**Records shown:**
====

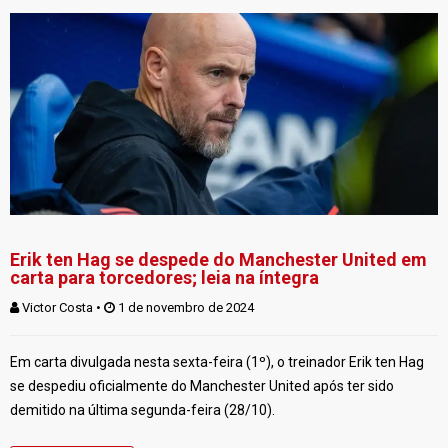
Erik ten Hag se despede do Manchester United em
carta para torcedores; leia na íntegra
Victor Costa
 • 
 1 de novembro de 2024
Em carta divulgada nesta sexta-feira (1º), o treinador Erik ten Hag
se despediu oficialmente do Manchester United após ter sido
demitido na última segunda-feira (28/10).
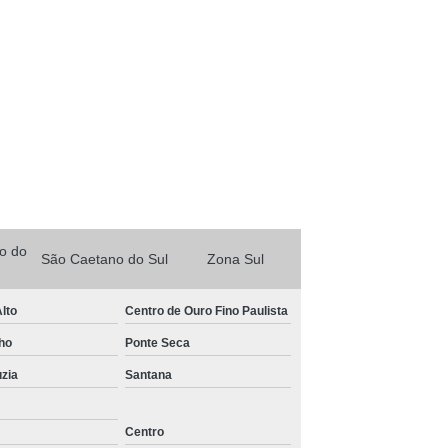
a de Vidro
Fechamento de Sacada em Vidro
cada Pequena
Envidraçamento de Varanda
raçamento de Varanda Pequena
draçamento de Varanda Retrátil
açamento de Varanda Santo André
nto de Varanda São Bernardo do Campo
nto de Area com Vidro Temperado
to de Terraço com Vidro Temperado
o do
São Caetano do Sul
Zona Sul
o de Varanda com Cortina de Vidro
hamento de Varanda com Vidro
lto
Centro de Ouro Fino Paulista
to de Varanda com Vidro de Correr
lho
Ponte Seca
o de Varanda com Vidro Temperado
uzia
Santana
 para Varanda
Espelho
Espelho Bisotado
i
Centro
Espelho para Banheiro
Espelho para Quarto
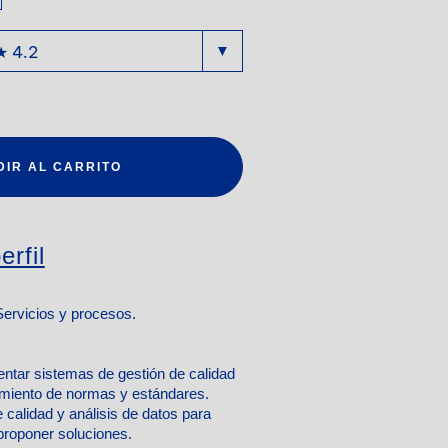
DIR AL CARRITO
erfil
Servicios y procesos.
entar sistemas de gestión de calidad
imiento de normas y estándares.
e calidad y análisis de datos para
 proponer soluciones.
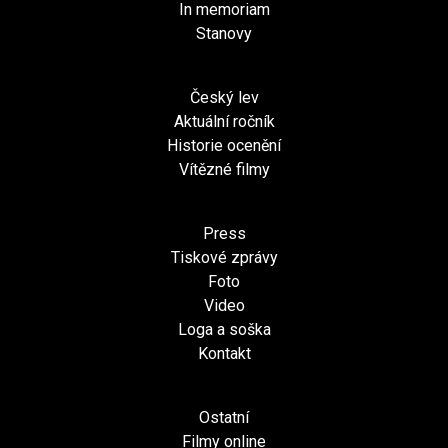
In memoriam
Stanovy
Český lev
Aktuální ročník
Historie ocenění
Vítězné filmy
Press
Tiskové zprávy
Foto
Video
Loga a soška
Kontakt
Ostatní
Filmy online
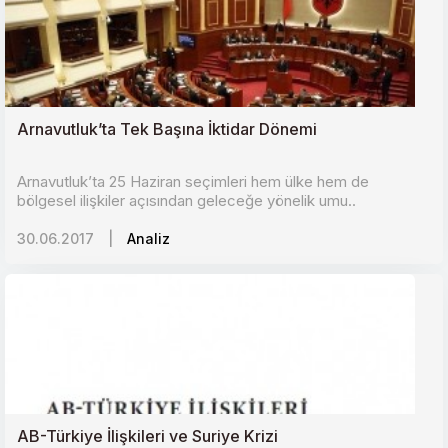
Arnavutluk’ta Tek Başına İktidar Dönemi
Arnavutluk’ta 25 Haziran seçimleri hem ülke hem de
bölgesel ilişkiler açısından geleceğe yönelik umu..
30.06.2017
|
Analiz
AB-Türkiye İlişkileri ve Suriye Krizi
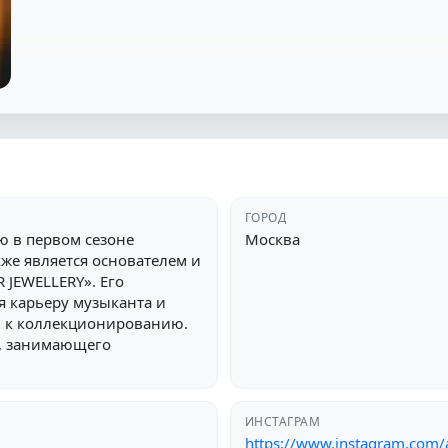
ГОРОД
ю в первом сезоне
Москва
же является основателем и
JEWELLERY». Его
я карьеру музыканта и
ть к коллекционированию.
а, занимающего
ИНСТАГРАМ
https://www.instagram.com/a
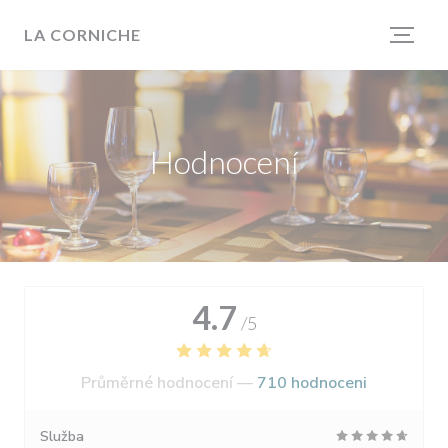
Panel pro správu cookies
LA CORNICHE
Hodnocení
4.7
/5
Průměrné hodnocení —
710 hodnoceni
Služba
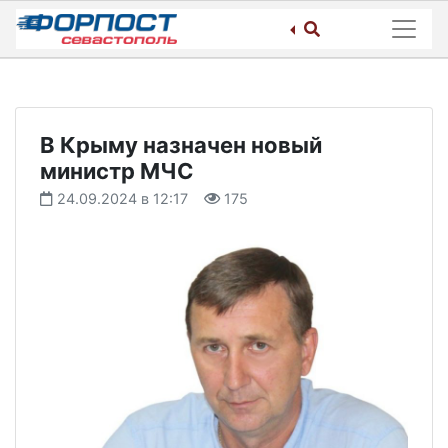
Skip
to
content
В Крыму назначен новый
министр МЧС
24.09.2024 в 12:17
175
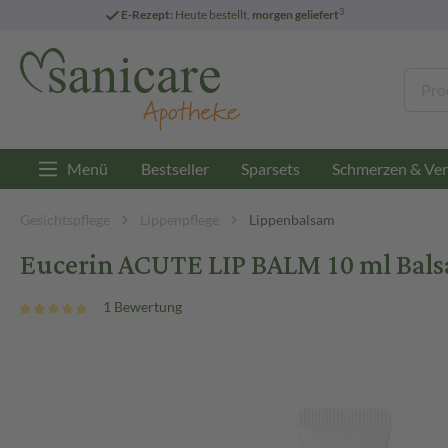
3
E-Rezept:
Heute bestellt,
morgen geliefert
Menü
Bestseller
Sparsets
Schmerzen & Ver
Gesichtspflege
Lippenpflege
Lippenbalsam
Eucerin ACUTE LIP BALM 10 ml Bal
1 Bewertung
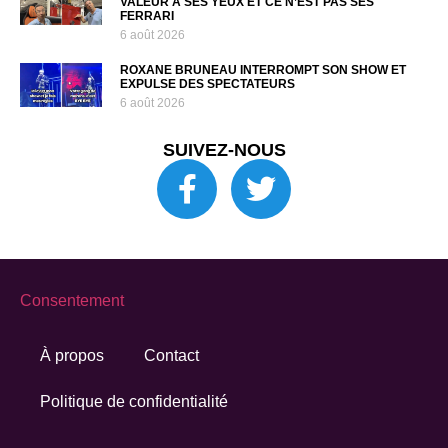
VALEUR À SES YEUX ET CE N’EST PAS SES
FERRARI
6 août 2026
ROXANE BRUNEAU INTERROMPT SON SHOW ET
EXPULSE DES SPECTATEURS
6 août 2026
SUIVEZ-NOUS
Consentement
À propos
Contact
Politique de confidentialité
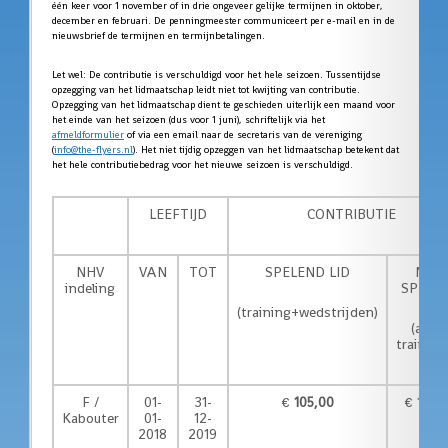
één keer voor 1 november of in drie ongeveer gelijke termijnen in oktober,
december en februari. De penningmeester communiceert per e-mail en in de
nieuwsbrief de termijnen en termijnbetalingen.
Let wel: De contributie is verschuldigd voor het hele seizoen. Tussentijdse
opzegging van het lidmaatschap leidt niet tot kwijting van contributie.
Opzegging van het lidmaatschap dient te geschieden uiterlijk een maand voor
het einde van het seizoen (dus voor 1 juni), schriftelijk via het
afmeldformulier
of via een email naar de secretaris van de vereniging
(
info@the-flyers.nl
). Het niet tijdig opzeggen van het lidmaatschap betekent dat
het hele contributiebedrag voor het nieuwe seizoen is verschuldigd.
LEEFTIJD
CONTRIBUTIE
NHV
VAN
TOT
SPELEND LID
NIET
indeling
SPELE
(training+wedstrijden)
(allee
training
F /
01-
31-
€
105,00
€ 100,
Kabouter
01-
12-
2018
2019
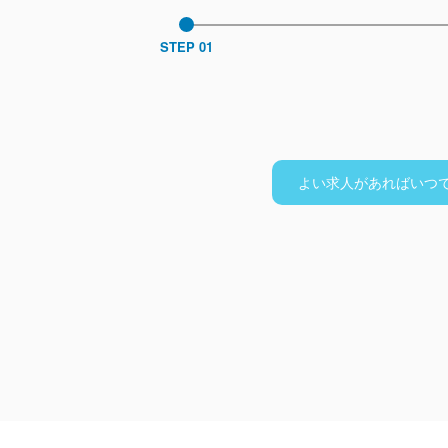
STEP 01
よい求人があればいつ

====

**Exercise goal:** Each line in the records that carries "Manchester" must be copied out.

**Response:**
Erik ten Hag se despede do Manchester United em
se despediu oficialmente do Manchester United após ter sido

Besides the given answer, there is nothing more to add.